News, Trends, and Insights for IT & Managed Services Providers
News, Trends, and Insights for IT & Managed Services Providers
two women near tables

So let’s look at some earnings calls too.

Nvidia has reported mixed second quarter earnings for fiscal year 2026, posting a revenue of $46.74 billion, which is a 56% increase from the previous year. However, the company’s data center revenue of approximately $41.1 billion fell short of market expectations, resulting in a 4% dip in shares initially, although they later recovered to a 2% decline. The adjusted earnings per share were $1.05, surpassing the average market estimate of $1.01. Nvidia’s strong performance in the data center segment, which accounts for a significant portion of its revenue, was overshadowed by concerns about an AI bubble and geopolitical tensions affecting sales in China, particularly after export restrictions were implemented by the U.S. government. Additionally, Nvidia has begun to increase its focus on robotics and autonomous vehicles, identifying these areas as key growth opportunities alongside its AI initiatives.

Dell Technologies saw its shares decline over 5% in after-hours trading despite reporting better-than-expected earnings for the second quarter. The company achieved an earnings per share of $2.32, surpassing estimates of $2.30, and generated revenue of $29.78 billion, exceeding projections of $29.17 billion. However, Dell’s forecast for third-quarter earnings per share of $2.45 fell short of Wall Street’s expectation of $2.55, even as it projected third-quarter revenues of $27 billion, higher than the estimated $26.1 billion. The company noted that part of its profit forecast relies on the seasonality of its storage business, highlighting a 3% decline in storage revenue to $3.86 billion, which did not meet market expectations. Dell is planning to ship $20 billion worth of artificial intelligence servers in its fiscal 2026, doubling last year’s shipments, reflecting its significant role in the AI market.

Hewlett-Packard reported a net income of $700 million on revenues of $13.9 billion for the quarter ending July 31, marking a year-over-year revenue growth of 3.1 percent. According to HP President and CEO Enrique Lores, this is the company’s fifth consecutive quarter of revenue growth, driven largely by the strength in their Personal Systems segment, which achieved an operating profit of $541 million on $9.9 billion in revenues, a 6 percent increase year-over-year. In the Personal Systems business, commercial PC sales accounted for $7 billion, while consumer PC sales contributed $2.9 billion. Total PC unit sales increased by 5 percent year-over-year, with commercial units up 3 percent and consumer units rising by 8 percent. In contrast, the Printing segment reported a decline, bringing in $689 million in operating profit from $4 billion in revenues, down 4 percent year-over-year, with total hardware sales decreasing by 9 percent. Notably, HP indicated that 25 percent of its PC sales were attributed to artificial intelligence-enabled devices.

CrowdStrike Holdings has seen its stock decline following a disappointing revenue outlook amid the continued fallout from a recent IT outage.
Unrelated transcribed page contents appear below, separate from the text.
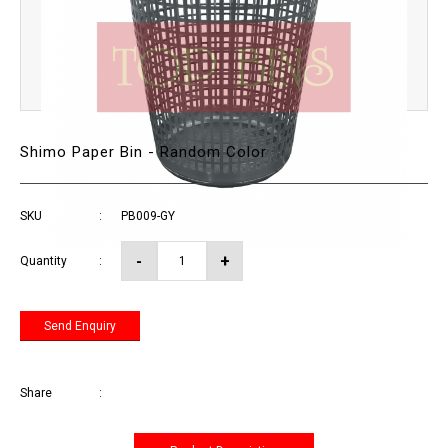
Shimo Paper Bin - Random Color
SKU
:
PB009-GY
Quantity
:
Send Enquiry
Share
: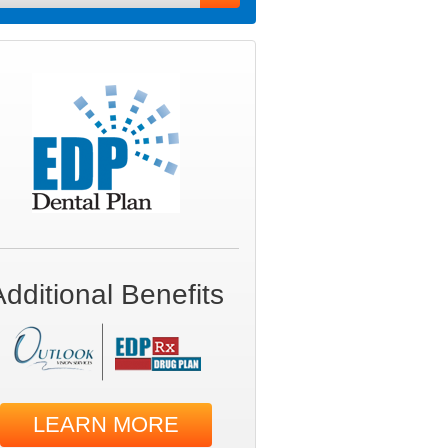
Additional Benefits
LEARN MORE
The cybersecurity firm reported second-quarter earnings of 93 cents per share, surpassing estimates but with revenue of $1.17 billion falling short of expectations. Analysts had predicted earnings of 83 cents per share, with revenue anticipated at $1.15 billion. CrowdStrike’s annual recurring revenue increased by 20% to $4.66 billion, exceeding analyst estimates, yet the guidance for the upcoming quarter suggests revenue may be lower than projected, ranging between $1.208 billion and $1.218 billion. The company faces ongoing challenges, including litigation from Delta Air Lines related to the IT outage and competition from firms like Palo Alto Networks and Microsoft.

Why do we care?

Earnings season is out, and it’s all about AI — but the shine is wearing thin. Nvidia’s numbers are massive, but Wall Street isn’t convinced the growth is endless. Dell beat expectations but cut its earnings forecast — still betting hard on AI servers. HP says a quarter of its PCs are now “AI-enabled,” which sounds as much like marketing as tech. And CrowdStrike? Feeling the heat from that outage — earnings up, but outlook down, with lawsuits to boot.   I’m encouraged to see some pushback here.

Because here’s the pattern: vendors scream “AI” to keep investors happy, but what they’re really selling isn’t always what SMBs need. That gap between enterprise marketing and small business reality is where providers earn their keep — filtering the noise, calling out what’s hype, and helping clients place smart bets instead of chasing every AI label slapped on hardware.